→ Material for the task
*** Begin section ***
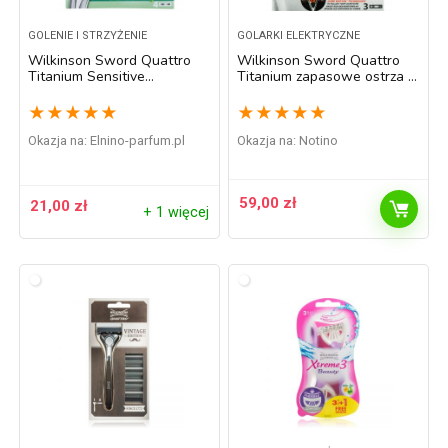
GOLENIE I STRZYŻENIE
GOLARKI ELEKTRYCZNE
Wilkinson Sword Quattro
Wilkinson Sword Quattro
Titanium Sensitive
Titanium zapasowe ostrza 3
zapasowe ostrza 4 szt.
szt. 3 szt.
★
★
★
★
★
★
★
★
★
★
Okazja na:
elnino-parfum.pl
Okazja na:
Notino
59,00
zł
21,00
zł
+ 1 więcej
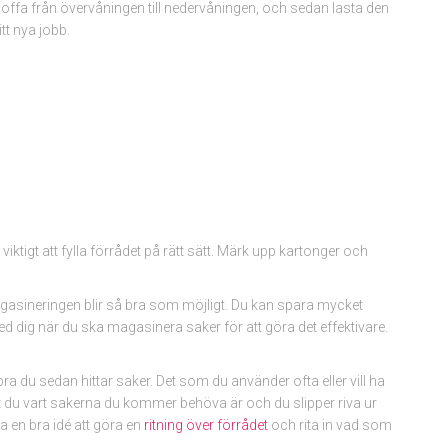
soffa från övervåningen till nedervåningen, och sedan lasta den
tt nya jobb.
viktigt att fylla förrådet på rätt sätt. Märk upp kartonger och
gasineringen blir så bra som möjligt. Du kan spara mycket
d dig när du ska magasinera saker för att göra det effektivare.
ra du sedan hittar saker. Det som du använder ofta eller vill ha
 vet du vart sakerna du kommer behöva är och du slipper riva ur
ra en bra idé att göra en
ritning över förrådet
och rita in vad som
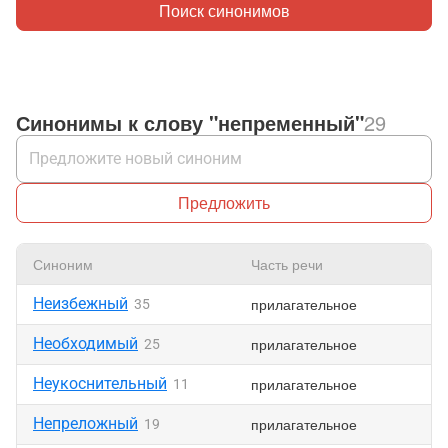
Поиск синонимов
Синонимы к слову "непременный"
29
Предложить
Синоним
Часть речи
Неизбежный
прилагательное
35
Необходимый
прилагательное
25
Неукоснительный
прилагательное
11
Непреложный
прилагательное
19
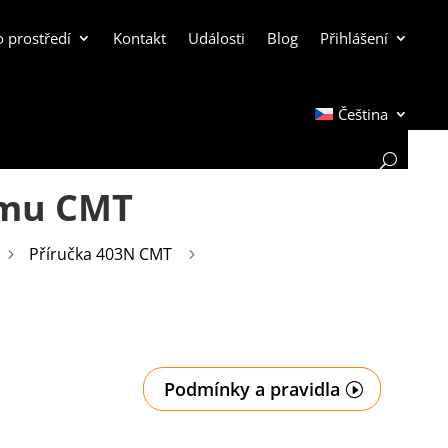
o prostředí
Kontakt
Události
Blog
Přihlášení
Čeština
ému CMT
Příručka 403N CMT
5
5
Podmínky a pravidla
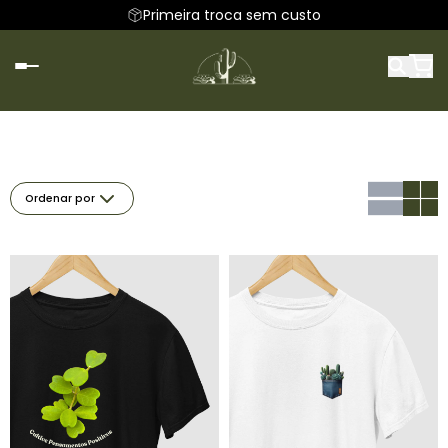
Primeira troca sem custo
Ordenar por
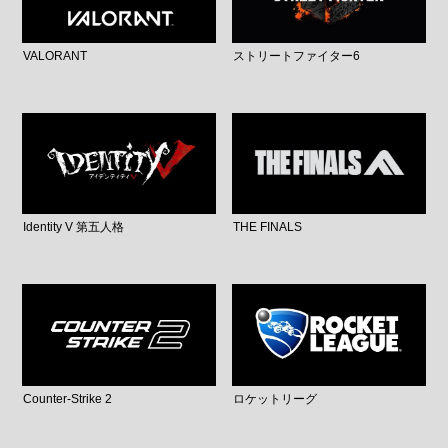
VALORANT
ストリートファイター6
Identity V 第五人格
THE FINALS
Counter-Strike 2
ロケットリーグ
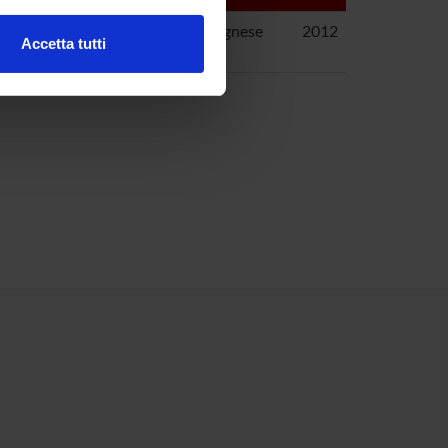
Pamela; Diani, Erica; Filippello, Agnese
2012
Accetta tutti
ani, F; Morandi, Carlo
l media e per analizzare il
ostri partner che si occupano
azioni che hai fornito loro o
*** End section ***
→ Assigned task
The answer should consist of every line from the listing above that includes the word "göra".

→ Your response
d dig när du ska magasinera saker för att göra det effektivare.
ra en bra idé att göra en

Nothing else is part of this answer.